╭──
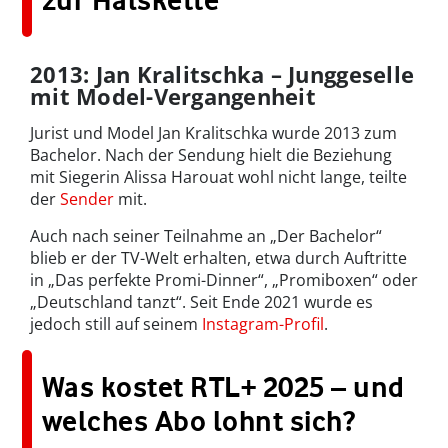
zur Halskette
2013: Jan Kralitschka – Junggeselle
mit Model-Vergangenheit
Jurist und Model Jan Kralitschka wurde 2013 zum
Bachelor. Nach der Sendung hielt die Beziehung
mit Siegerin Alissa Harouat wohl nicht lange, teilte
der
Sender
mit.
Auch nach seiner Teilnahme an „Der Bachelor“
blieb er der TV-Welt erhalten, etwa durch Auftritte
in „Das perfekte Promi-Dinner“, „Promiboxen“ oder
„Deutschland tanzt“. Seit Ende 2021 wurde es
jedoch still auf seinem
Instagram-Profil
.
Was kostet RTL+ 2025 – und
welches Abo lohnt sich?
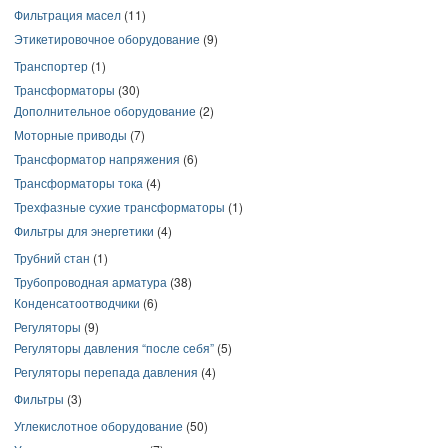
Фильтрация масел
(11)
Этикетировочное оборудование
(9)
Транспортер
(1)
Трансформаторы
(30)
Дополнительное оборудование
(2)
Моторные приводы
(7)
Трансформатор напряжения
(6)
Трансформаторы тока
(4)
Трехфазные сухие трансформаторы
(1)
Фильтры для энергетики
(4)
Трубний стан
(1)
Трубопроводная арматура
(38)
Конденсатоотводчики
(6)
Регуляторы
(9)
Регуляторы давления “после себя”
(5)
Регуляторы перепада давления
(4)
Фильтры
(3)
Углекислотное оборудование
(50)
╰──
[Task statement]
From the line containing "Was kostet RTL+ 2025 – und" to the final line of the entries, both included, transcribe every line exactly, omit the pictures, and add nothing more.

[Final answer]
Was kostet RTL+ 2025 – und
welches Abo lohnt sich?
Фильтрация масел
(11)
Этикетировочное оборудование
(9)
Транспортер
(1)
Трансформаторы
(30)
Дополнительное оборудование
(2)
Моторные приводы
(7)
Трансформатор напряжения
(6)
Трансформаторы тока
(4)
Трехфазные сухие трансформаторы
(1)
Фильтры для энергетики
(4)
Трубний стан
(1)
Трубопроводная арматура
(38)
Конденсатоотводчики
(6)
Регуляторы
(9)
Регуляторы давления “после себя”
(5)
Регуляторы перепада давления
(4)
Фильтры
(3)
Углекислотное оборудование
(50)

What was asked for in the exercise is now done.